- EXERCISE AIM -
If pictures appear among the lines below, leave them out while you return exactly the lines from the one with "gastas evita o murchamento e o apodrecimento" through the one with "Reducción de Riesgos de Uruguay".

----

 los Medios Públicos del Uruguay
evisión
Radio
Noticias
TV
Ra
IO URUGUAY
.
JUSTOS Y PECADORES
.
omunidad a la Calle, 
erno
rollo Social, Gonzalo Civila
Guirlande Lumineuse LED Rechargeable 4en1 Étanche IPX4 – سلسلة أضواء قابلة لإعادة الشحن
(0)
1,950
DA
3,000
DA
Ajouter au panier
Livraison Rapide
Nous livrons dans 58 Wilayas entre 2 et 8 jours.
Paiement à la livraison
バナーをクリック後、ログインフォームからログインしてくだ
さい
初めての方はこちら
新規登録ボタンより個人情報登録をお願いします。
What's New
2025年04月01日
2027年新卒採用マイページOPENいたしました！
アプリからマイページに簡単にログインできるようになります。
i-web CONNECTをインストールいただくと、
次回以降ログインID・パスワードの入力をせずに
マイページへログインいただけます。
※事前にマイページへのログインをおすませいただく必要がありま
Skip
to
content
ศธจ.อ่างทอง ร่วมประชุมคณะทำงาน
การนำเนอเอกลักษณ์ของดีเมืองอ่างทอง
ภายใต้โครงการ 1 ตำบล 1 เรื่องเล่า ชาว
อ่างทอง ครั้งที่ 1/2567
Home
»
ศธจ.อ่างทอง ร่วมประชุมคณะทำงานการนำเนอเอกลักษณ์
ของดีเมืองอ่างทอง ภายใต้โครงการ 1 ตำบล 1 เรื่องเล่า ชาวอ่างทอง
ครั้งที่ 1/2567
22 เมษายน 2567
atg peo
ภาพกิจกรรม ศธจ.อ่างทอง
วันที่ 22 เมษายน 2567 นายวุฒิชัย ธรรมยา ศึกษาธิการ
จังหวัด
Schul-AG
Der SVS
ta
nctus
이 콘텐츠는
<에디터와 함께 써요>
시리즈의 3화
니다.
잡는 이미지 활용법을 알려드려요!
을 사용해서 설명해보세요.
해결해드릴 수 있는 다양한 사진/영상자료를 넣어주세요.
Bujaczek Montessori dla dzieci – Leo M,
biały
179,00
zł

----

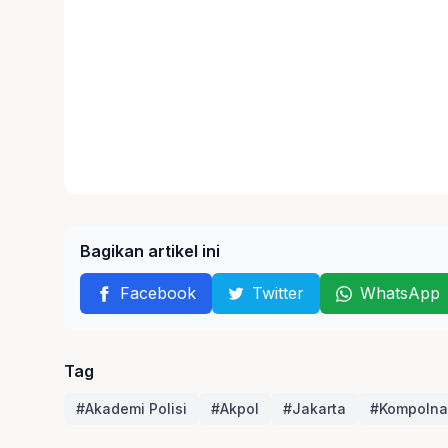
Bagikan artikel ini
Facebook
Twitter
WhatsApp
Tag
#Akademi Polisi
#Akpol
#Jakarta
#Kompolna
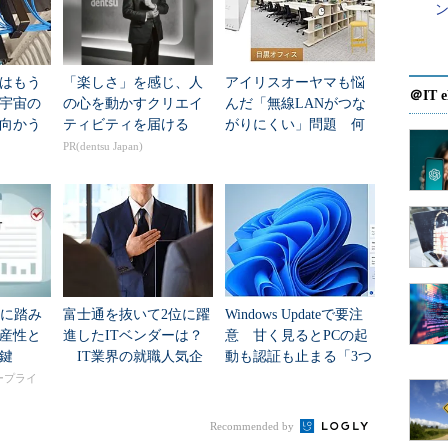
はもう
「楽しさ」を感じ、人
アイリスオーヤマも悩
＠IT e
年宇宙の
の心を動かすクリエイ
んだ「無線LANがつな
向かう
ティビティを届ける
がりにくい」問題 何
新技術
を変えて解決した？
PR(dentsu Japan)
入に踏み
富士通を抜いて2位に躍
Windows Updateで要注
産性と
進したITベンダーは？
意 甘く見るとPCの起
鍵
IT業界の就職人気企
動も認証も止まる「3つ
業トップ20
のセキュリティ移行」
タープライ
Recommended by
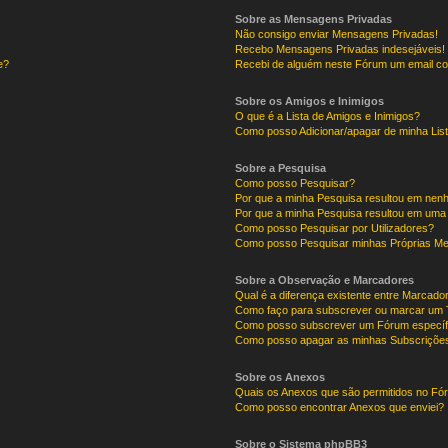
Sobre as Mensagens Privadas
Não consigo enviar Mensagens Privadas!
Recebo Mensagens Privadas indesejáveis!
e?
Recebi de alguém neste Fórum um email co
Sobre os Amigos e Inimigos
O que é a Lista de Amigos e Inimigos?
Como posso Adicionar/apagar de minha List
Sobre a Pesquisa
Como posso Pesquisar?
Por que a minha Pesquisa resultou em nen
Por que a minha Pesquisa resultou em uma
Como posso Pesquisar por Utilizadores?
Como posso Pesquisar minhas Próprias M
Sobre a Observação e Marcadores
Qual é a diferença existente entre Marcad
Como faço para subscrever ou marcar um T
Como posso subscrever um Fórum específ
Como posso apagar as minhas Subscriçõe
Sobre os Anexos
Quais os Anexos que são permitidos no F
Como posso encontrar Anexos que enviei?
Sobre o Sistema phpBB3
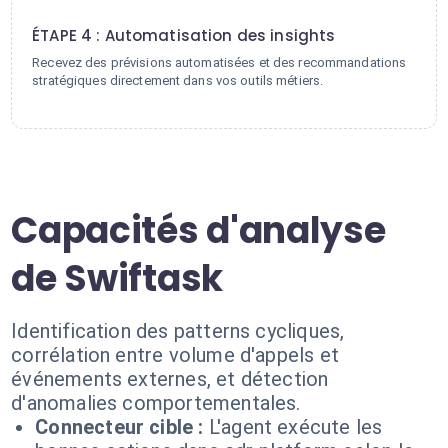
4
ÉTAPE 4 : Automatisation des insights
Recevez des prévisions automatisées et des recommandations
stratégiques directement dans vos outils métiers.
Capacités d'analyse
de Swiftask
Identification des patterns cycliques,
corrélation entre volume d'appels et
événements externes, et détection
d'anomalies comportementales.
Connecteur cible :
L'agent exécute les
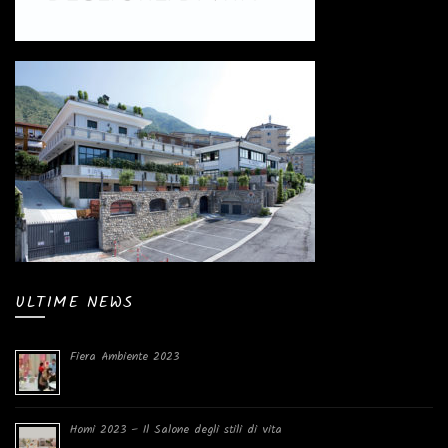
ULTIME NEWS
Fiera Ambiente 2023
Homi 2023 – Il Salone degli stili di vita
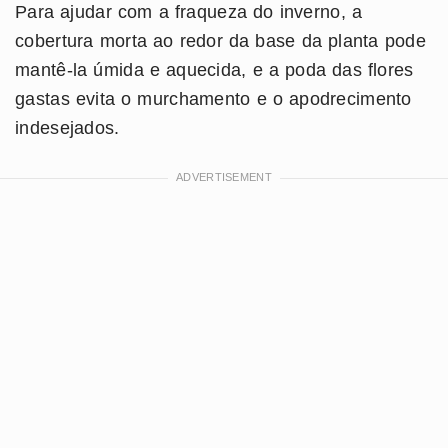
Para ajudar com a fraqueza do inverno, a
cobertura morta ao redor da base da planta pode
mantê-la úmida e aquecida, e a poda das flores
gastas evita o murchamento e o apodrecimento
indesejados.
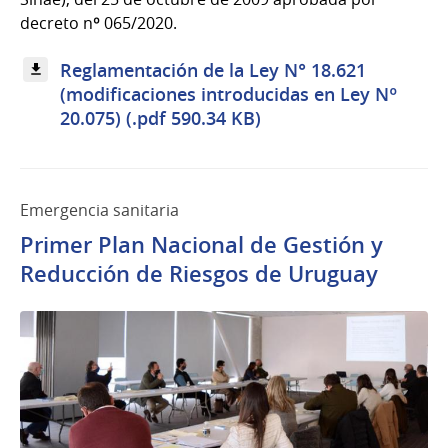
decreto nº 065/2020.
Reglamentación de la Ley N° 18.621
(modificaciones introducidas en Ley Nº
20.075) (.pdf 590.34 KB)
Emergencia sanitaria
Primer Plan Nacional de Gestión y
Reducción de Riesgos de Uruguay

----

- RESPONSE AREA -
gastas evita o murchamento e o apodrecimento
indesejados.
decreto nº 065/2020.
Reglamentación de la Ley N° 18.621
(modificaciones introducidas en Ley Nº
20.075) (.pdf 590.34 KB)
Emergencia sanitaria
Primer Plan Nacional de Gestión y
Reducción de Riesgos de Uruguay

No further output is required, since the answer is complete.